===== INPUT RECORDS

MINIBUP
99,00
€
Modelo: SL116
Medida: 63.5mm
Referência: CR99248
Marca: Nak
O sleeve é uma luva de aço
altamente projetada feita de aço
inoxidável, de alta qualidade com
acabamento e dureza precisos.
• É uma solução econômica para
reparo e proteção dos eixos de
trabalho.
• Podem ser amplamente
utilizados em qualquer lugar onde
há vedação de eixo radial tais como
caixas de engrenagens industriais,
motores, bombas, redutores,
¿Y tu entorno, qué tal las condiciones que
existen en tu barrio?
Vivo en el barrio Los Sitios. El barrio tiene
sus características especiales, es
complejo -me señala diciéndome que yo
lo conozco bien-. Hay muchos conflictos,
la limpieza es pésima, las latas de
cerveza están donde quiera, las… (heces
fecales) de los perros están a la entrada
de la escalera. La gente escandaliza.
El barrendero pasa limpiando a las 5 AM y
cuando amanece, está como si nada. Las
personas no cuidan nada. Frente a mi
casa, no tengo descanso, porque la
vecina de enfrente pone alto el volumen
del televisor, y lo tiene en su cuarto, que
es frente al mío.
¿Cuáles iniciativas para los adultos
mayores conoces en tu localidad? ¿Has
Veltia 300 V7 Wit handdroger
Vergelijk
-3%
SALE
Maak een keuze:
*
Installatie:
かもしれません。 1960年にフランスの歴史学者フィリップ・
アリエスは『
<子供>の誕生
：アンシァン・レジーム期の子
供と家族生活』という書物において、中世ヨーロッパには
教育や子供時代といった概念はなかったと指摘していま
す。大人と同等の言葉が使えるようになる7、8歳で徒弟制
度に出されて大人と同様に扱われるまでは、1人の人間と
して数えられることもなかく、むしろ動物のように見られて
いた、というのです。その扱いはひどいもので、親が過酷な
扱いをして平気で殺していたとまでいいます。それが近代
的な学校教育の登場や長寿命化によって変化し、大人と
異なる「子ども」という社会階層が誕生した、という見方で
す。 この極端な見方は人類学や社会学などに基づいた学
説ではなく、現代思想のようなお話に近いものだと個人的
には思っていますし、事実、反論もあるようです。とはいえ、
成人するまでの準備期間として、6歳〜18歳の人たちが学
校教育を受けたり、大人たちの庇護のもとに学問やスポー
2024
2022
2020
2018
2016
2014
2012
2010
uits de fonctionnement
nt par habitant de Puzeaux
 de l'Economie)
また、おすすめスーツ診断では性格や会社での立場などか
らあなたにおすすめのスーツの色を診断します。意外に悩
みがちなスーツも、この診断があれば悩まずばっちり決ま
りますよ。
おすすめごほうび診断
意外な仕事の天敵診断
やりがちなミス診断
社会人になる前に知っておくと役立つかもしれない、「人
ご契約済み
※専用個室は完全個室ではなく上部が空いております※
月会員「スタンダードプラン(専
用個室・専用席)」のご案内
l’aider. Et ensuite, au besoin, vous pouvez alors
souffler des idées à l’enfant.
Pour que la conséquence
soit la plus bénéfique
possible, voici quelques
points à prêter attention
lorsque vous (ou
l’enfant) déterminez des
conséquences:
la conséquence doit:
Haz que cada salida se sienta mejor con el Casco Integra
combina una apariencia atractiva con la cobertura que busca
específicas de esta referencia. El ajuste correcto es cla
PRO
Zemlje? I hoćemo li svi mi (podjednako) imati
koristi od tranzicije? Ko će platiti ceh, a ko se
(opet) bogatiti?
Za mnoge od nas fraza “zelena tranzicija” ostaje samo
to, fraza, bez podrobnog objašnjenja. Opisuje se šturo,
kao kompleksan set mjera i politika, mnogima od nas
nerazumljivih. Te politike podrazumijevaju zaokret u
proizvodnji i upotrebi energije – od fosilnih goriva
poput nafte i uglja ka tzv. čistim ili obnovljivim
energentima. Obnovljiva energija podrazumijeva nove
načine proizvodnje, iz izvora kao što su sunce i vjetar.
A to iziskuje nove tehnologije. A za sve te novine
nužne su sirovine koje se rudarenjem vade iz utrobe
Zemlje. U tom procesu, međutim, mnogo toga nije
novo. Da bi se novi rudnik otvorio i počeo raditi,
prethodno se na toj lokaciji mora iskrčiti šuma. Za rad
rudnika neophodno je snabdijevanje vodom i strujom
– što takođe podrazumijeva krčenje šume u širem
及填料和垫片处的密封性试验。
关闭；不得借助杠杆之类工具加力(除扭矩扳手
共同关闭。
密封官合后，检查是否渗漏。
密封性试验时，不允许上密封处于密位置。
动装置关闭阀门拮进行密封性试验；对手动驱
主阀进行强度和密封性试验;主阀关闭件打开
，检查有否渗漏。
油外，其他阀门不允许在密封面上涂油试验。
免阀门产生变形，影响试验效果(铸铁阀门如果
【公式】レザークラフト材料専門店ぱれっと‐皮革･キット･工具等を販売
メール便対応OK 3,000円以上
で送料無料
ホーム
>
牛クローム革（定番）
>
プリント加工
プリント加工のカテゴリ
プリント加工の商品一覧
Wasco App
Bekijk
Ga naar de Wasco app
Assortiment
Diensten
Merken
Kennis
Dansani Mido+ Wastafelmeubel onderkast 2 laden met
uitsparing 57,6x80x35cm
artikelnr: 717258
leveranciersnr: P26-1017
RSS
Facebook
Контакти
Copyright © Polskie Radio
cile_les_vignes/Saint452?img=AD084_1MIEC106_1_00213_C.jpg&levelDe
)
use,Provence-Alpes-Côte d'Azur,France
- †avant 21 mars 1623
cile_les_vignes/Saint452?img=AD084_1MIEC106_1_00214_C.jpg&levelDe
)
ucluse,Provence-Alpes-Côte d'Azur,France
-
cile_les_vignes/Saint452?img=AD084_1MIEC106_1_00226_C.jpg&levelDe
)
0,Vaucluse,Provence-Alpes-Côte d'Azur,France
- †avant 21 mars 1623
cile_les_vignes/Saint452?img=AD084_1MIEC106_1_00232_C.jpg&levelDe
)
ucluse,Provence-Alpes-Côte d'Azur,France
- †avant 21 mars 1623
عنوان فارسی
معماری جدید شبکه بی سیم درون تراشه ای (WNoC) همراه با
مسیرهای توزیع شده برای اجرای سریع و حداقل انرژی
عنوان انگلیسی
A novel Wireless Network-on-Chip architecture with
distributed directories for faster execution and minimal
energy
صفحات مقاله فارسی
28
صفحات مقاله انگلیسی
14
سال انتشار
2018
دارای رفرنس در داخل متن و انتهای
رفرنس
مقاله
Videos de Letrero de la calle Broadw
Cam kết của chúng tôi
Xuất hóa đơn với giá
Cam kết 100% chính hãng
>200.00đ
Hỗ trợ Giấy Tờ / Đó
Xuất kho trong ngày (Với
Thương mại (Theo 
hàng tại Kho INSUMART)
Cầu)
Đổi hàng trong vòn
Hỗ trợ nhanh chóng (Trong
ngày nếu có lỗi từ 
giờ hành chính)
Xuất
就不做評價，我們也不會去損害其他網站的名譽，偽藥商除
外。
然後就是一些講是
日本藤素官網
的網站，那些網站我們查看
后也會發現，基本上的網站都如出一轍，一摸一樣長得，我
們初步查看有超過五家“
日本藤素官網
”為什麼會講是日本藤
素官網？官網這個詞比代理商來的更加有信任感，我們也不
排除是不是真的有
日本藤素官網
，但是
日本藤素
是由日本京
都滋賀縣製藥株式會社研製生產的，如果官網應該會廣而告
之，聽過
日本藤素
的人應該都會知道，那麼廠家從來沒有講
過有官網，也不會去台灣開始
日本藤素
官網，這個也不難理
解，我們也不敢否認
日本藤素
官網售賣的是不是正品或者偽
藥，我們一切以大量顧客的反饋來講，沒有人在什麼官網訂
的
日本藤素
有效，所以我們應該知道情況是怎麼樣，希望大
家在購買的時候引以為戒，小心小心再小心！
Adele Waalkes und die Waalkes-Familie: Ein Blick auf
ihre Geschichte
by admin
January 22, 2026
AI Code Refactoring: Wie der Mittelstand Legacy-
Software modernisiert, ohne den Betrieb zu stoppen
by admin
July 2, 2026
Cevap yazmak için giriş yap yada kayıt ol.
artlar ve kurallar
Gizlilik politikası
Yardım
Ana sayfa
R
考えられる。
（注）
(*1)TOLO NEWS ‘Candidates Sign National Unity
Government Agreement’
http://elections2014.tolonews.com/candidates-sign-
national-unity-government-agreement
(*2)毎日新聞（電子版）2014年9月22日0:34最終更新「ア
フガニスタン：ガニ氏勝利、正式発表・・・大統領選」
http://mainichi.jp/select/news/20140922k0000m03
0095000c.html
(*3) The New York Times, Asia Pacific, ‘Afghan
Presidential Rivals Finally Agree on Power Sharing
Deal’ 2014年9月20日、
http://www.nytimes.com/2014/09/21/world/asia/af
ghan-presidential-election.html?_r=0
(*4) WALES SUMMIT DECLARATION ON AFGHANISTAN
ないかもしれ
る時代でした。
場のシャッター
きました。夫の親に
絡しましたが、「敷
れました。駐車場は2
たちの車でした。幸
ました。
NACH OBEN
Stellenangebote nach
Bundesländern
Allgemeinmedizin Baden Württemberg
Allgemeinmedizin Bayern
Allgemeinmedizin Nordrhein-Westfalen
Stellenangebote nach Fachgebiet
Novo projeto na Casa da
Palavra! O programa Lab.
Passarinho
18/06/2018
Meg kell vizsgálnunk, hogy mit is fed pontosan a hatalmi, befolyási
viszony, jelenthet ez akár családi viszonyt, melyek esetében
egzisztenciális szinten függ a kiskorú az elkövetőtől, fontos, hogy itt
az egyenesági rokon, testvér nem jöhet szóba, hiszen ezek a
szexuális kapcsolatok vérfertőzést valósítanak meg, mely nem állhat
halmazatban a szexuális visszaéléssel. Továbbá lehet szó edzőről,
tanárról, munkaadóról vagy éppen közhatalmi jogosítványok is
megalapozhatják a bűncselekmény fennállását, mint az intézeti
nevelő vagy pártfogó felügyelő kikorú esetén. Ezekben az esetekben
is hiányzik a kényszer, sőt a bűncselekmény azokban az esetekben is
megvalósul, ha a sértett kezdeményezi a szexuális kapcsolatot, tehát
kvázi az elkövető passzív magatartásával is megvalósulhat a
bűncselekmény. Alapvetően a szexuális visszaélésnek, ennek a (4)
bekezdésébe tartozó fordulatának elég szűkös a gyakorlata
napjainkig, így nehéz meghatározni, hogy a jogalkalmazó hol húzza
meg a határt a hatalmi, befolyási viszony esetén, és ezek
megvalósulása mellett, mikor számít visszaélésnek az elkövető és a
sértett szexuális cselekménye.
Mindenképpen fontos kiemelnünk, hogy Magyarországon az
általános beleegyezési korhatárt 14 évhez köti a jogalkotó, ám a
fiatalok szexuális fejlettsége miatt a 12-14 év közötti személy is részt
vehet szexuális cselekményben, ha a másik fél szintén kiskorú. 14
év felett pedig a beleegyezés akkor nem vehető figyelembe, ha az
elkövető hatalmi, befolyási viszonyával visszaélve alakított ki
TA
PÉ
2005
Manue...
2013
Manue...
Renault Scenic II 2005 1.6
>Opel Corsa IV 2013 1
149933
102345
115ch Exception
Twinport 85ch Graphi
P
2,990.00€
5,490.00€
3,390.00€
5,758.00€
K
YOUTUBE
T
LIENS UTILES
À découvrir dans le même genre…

==========

» **BRIEF**: Scan the records above for the lines holding "Veltia 300 V7 Wit handdroger" and "成人するまでの準備期間として、6歳〜18歳の人たちが学". Transcribe those two and every line between them word for word, and no others.

» **OUTPUT OF THE EXERCISE**:
Veltia 300 V7 Wit handdroger
Vergelijk
-3%
SALE
Maak een keuze:
*
Installatie:
かもしれません。 1960年にフランスの歴史学者フィリップ・
アリエスは『
<子供>の誕生
：アンシァン・レジーム期の子
供と家族生活』という書物において、中世ヨーロッパには
教育や子供時代といった概念はなかったと指摘していま
す。大人と同等の言葉が使えるようになる7、8歳で徒弟制
度に出されて大人と同様に扱われるまでは、1人の人間と
して数えられることもなかく、むしろ動物のように見られて
いた、というのです。その扱いはひどいもので、親が過酷な
扱いをして平気で殺していたとまでいいます。それが近代
的な学校教育の登場や長寿命化によって変化し、大人と
異なる「子ども」という社会階層が誕生した、という見方で
す。 この極端な見方は人類学や社会学などに基づいた学
説ではなく、現代思想のようなお話に近いものだと個人的
には思っていますし、事実、反論もあるようです。とはいえ、
成人するまでの準備期間として、6歳〜18歳の人たちが学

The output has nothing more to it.